▶ [TASK TO COMPLETE]: The answer must consist only of the lines from the line with "3년 연속 영업이익 하락" to the line with "2024년 영업이익은 자회사인 DL건설이 일부 현장의 원", both included, exactly as they stand below.

▶ [DATA SECTION]:
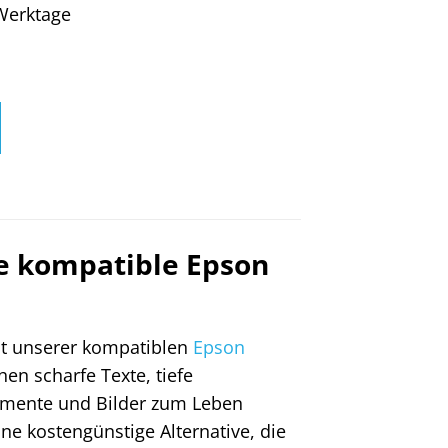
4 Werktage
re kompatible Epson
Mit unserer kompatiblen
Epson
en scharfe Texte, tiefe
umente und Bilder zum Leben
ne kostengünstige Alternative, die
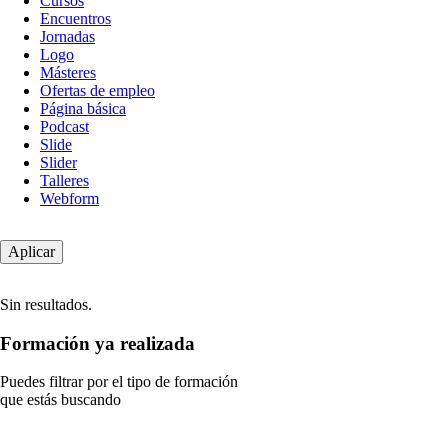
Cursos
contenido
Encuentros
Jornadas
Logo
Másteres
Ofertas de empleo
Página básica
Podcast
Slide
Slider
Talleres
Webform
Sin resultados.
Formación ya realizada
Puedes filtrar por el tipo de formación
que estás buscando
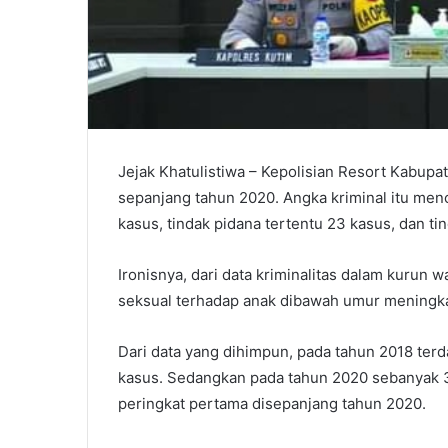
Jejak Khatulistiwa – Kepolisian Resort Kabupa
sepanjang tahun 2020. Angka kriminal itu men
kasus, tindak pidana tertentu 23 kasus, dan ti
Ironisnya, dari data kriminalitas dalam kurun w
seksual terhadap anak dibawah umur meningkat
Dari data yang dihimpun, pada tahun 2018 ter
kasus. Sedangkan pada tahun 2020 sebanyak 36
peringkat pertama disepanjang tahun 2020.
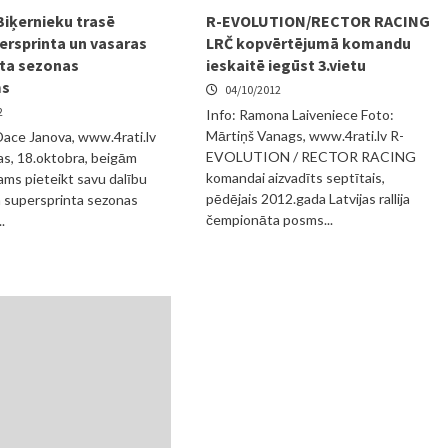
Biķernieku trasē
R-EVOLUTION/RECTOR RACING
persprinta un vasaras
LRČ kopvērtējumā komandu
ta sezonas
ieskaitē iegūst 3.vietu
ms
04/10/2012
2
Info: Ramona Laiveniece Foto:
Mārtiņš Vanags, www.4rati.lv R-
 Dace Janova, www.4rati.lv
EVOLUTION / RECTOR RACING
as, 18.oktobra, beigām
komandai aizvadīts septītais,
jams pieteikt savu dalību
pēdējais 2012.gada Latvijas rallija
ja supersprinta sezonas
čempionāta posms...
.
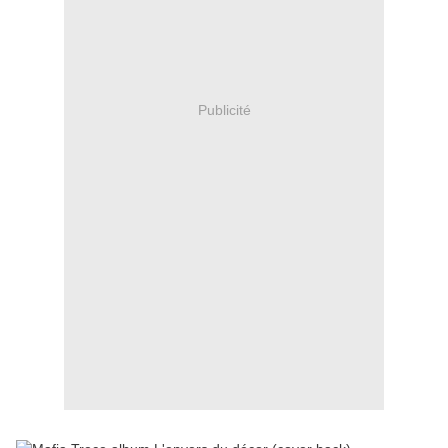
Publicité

...

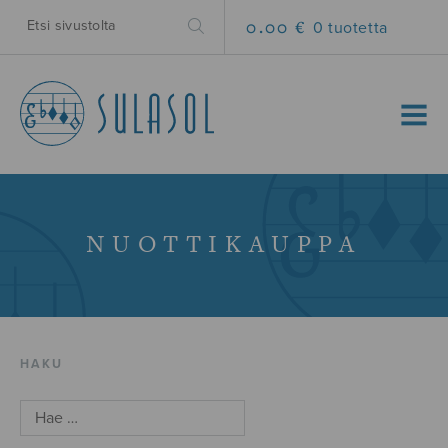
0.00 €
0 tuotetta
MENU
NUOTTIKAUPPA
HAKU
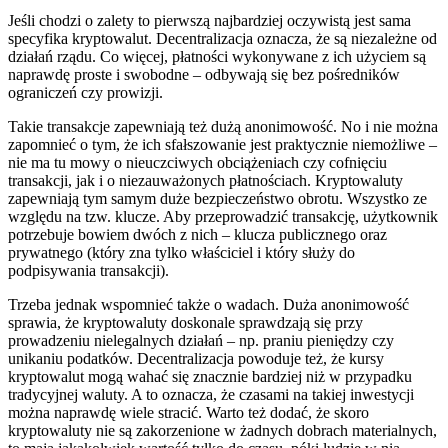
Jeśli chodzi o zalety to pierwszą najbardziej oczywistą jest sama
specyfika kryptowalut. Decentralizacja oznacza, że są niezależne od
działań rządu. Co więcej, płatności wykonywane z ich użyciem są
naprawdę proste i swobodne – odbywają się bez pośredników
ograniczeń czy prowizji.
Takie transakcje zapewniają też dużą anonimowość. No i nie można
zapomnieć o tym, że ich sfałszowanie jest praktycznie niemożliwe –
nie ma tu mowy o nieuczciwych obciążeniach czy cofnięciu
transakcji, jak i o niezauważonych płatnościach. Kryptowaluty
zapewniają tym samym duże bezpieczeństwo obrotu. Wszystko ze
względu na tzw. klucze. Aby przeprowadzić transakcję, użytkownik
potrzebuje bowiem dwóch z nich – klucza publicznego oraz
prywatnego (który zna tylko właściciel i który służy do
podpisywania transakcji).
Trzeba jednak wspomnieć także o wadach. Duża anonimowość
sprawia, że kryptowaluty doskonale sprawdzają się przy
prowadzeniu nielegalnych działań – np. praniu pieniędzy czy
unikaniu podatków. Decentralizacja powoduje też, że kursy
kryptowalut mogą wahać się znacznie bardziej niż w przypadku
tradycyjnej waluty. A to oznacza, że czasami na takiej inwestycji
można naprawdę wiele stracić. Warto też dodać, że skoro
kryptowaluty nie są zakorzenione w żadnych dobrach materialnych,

...

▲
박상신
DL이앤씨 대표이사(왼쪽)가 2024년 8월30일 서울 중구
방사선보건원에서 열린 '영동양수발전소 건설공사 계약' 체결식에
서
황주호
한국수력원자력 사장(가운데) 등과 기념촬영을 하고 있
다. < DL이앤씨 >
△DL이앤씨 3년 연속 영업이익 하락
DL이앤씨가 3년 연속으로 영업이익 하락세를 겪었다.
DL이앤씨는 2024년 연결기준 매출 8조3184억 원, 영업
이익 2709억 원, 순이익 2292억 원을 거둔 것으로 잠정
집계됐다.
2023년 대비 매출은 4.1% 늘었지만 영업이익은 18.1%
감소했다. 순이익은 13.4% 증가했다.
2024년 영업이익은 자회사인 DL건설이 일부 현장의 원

▶ [YOUR SOLUTION]:
△DL이앤씨 3년 연속 영업이익 하락
DL이앤씨가 3년 연속으로 영업이익 하락세를 겪었다.
DL이앤씨는 2024년 연결기준 매출 8조3184억 원, 영업
이익 2709억 원, 순이익 2292억 원을 거둔 것으로 잠정
집계됐다.
2023년 대비 매출은 4.1% 늘었지만 영업이익은 18.1%
감소했다. 순이익은 13.4% 증가했다.
2024년 영업이익은 자회사인 DL건설이 일부 현장의 원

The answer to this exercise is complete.